[This is a Portuguese translation of Stephen Hicks’s “How to Tame Religious Terrorists”, originally published in English at EveryJoe.]
Derrotar um inimigo como o Islã politizado é uma batalha de múltiplas frentes — policial, militar, diplomática, cultural e filosófica.
Toda luta começa com desavenças locais e de curto prazo. Entretanto, conflitos generalizados de longa duração são sempre devidos a colisões de princípios abstratos. Nossos conflitos com neonazistas, comunistas revolucionários, ambientalistas violentos, anarquistas que querem destruir o governo e outros são, em sua origem, conflitos intelectuais.
Terrorismo é, antes de tudo, uma mentalidade — comprometida com uma causa que inclui a vontade de matar anônimos indiscriminadamente.

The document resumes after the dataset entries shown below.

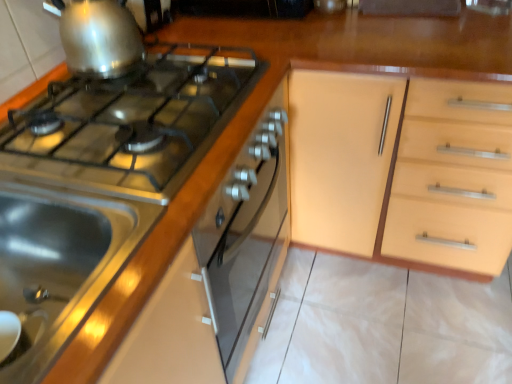 Question: From the image's perspective, is shiny metallic kettle at upper left, which is counted as the 2th kitchen appliance, starting from the bottom, on stainless steel sink at lower left?

Choices:
 (A) no
 (B) yes

Answer: (B)

Question: Is shiny metallic kettle at upper left, arranged as the first kitchen appliance when viewed from the top, positioned before stainless steel sink at lower left?

Choices:
 (A) yes
 (B) no

Answer: (B)

Question: Does shiny metallic kettle at upper left, which is counted as the 2th kitchen appliance, starting from the bottom, have a lesser height compared to stainless steel sink at lower left?

Choices:
 (A) no
 (B) yes

Answer: (B)

Question: From a real-world perspective, is shiny metallic kettle at upper left, which is counted as the 2th kitchen appliance, starting from the bottom, on stainless steel sink at lower left?

Choices:
 (A) yes
 (B) no

Answer: (A)

Question: Is stainless steel sink at lower left completely or partially inside shiny metallic kettle at upper left, arranged as the first kitchen appliance when viewed from the top?

Choices:
 (A) no
 (B) yes

Answer: (A)

Question: Does shiny metallic kettle at upper left, which is counted as the 2th kitchen appliance, starting from the bottom, have a greater width compared to stainless steel sink at lower left?

Choices:
 (A) yes
 (B) no

Answer: (B)

Question: Could you tell me if stainless steel stove at upper left, the second kitchen appliance when ordered from top to bottom, is facing shiny metallic kettle at upper left, which is counted as the 2th kitchen appliance, starting from the bottom?

Choices:
 (A) yes
 (B) no

Answer: (B)

Question: Is stainless steel stove at upper left, which is counted as the 1th kitchen appliance, starting from the bottom, wider than shiny metallic kettle at upper left, arranged as the first kitchen appliance when viewed from the top?

Choices:
 (A) no
 (B) yes

Answer: (B)

Question: Can you confirm if stainless steel stove at upper left, the second kitchen appliance when ordered from top to bottom, is positioned to the left of shiny metallic kettle at upper left, arranged as the first kitchen appliance when viewed from the top?

Choices:
 (A) no
 (B) yes

Answer: (A)

Question: Is stainless steel stove at upper left, the second kitchen appliance when ordered from top to bottom, completely or partially outside of shiny metallic kettle at upper left, which is counted as the 2th kitchen appliance, starting from the bottom?

Choices:
 (A) no
 (B) yes

Answer: (B)

Question: From the image's perspective, is stainless steel stove at upper left, which is counted as the 1th kitchen appliance, starting from the bottom, over shiny metallic kettle at upper left, arranged as the first kitchen appliance when viewed from the top?

Choices:
 (A) yes
 (B) no

Answer: (B)

Question: Does stainless steel stove at upper left, the second kitchen appliance when ordered from top to bottom, lie in front of shiny metallic kettle at upper left, which is counted as the 2th kitchen appliance, starting from the bottom?

Choices:
 (A) no
 (B) yes

Answer: (B)

Question: Is stainless steel stove at upper left, which is counted as the 1th kitchen appliance, starting from the bottom, shorter than satin silver gas stove at left?

Choices:
 (A) no
 (B) yes

Answer: (A)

Coloque-se dentro da cabeça de um terrorista. Você tem que aprender a não ver outros humanos como indivíduos: é meu grupo contra o seu grupo. Você não pode estar aberto ao debate racional e à resolução pacífica: eu combato a discussão e me comprometo com o medo e com a morte. Você tem que sufocar qualquer preocupação com justiça: eu quero matar indiscriminadamente. Na maior parte dos casos, você tem que decidir que sua própria vida na Terra é insignificante: eu quero morrer pela causa.
O Islã politizado está espalhado em muitas partes do mundo. Ele é bem financiado e bem organizado, conta com muitos porta-vozes e simpatizantes articulados, além de já ter provado ser capaz de executar ataques terroristas audaciosos.

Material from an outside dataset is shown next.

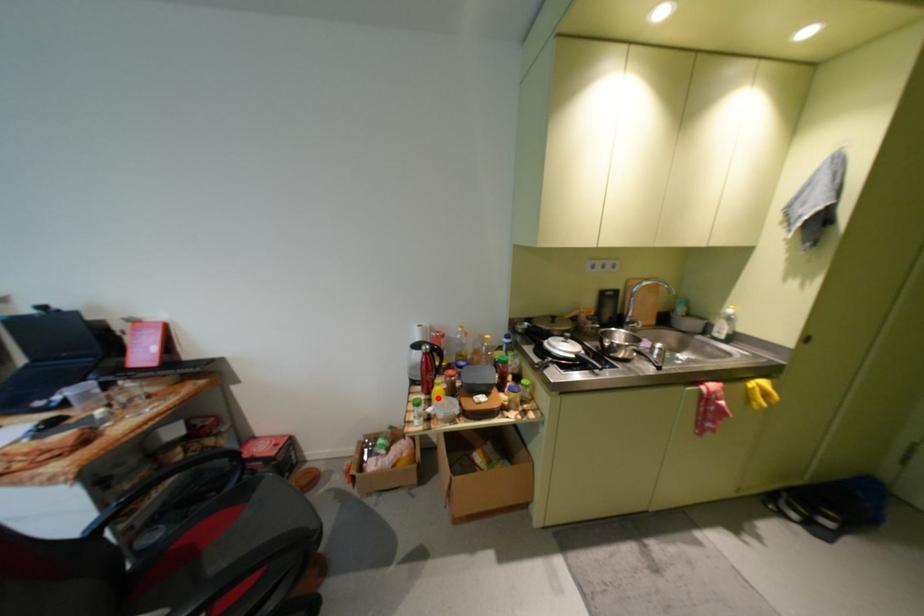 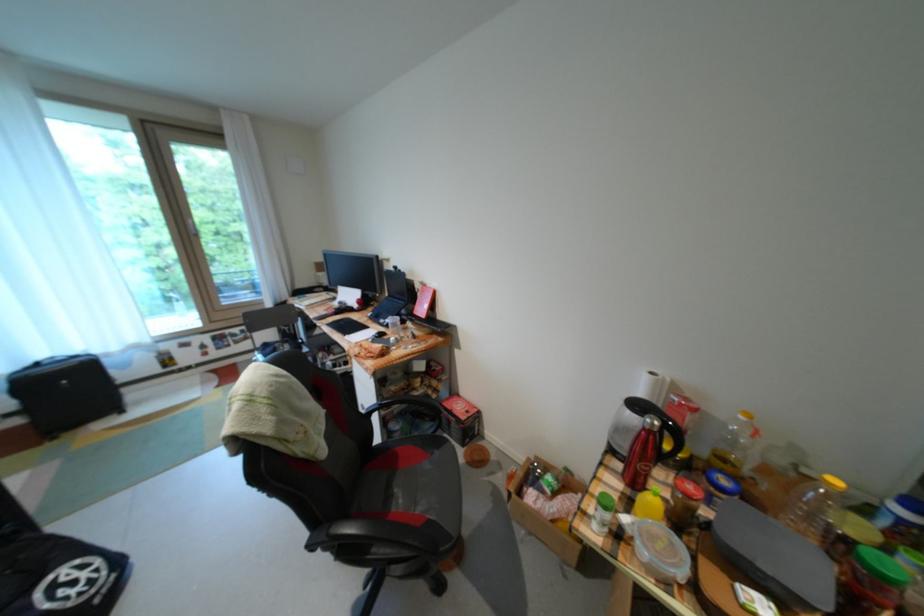 Find the pixel in the second image that matches the highlighted location in the first image.

(639, 493)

Como alguém pode derrotar um inimigo com esta mentalidade?
No Ocidente, isso já foi feito. Nós temos nossos próprios fanáticos religiosos, mas nós os domesticamos. Podemos aprender com nosso sucesso no passado, aplicando suas lições à crise atual.
Não muito tempo atrás, o mundo cristão foi dilacerado por conflitos internos sangrentos. Perseguição, tortura e matança generalizada aconteceram em todos os lugares onde os cristãos encontraram dissidência interna ou desacordos externos.

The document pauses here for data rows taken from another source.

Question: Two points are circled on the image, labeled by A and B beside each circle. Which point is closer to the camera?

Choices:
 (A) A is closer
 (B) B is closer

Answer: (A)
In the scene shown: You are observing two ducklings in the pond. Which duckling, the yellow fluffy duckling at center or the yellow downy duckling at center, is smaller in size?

Isso não foi um acidente, dadas as características da doutrina cristã. Tanto intelectuais quanto ativistas estavam agindo de acordo com suas melhores interpretações das Escrituras e dos ensinamentos de uma longa tradição de autoridade cristã.
Considere esta lista de grandes nomes: Santo Agostinho, São Tomás de Aquino, Martinho Lutero e João Calvino. Agostinho e Aquino eram os dois mais importantes pensadores da tradição católica; Lutero e Calvino, os dois mais importantes da tradição protestante. Os quatro, sem exceção, eram inteiramente favoráveis à morte de quem deles discordasse.
E os cristãos podiam citar as Escrituras e as próprias palavras de Jesus: “Não pensem que eu vim trazer paz a terra; eu não vim trazer a paz, e sim a espada[1]” (Mateus 10:34). Eles também podiam voltar a contar a parábola da resolução de conflitos, na qual Jesus termina assim: “E quanto a esses inimigos, que não queriam que eu reinasse sobre eles, tragam aqui, e matem na minha frente!” (Lucas 19:27).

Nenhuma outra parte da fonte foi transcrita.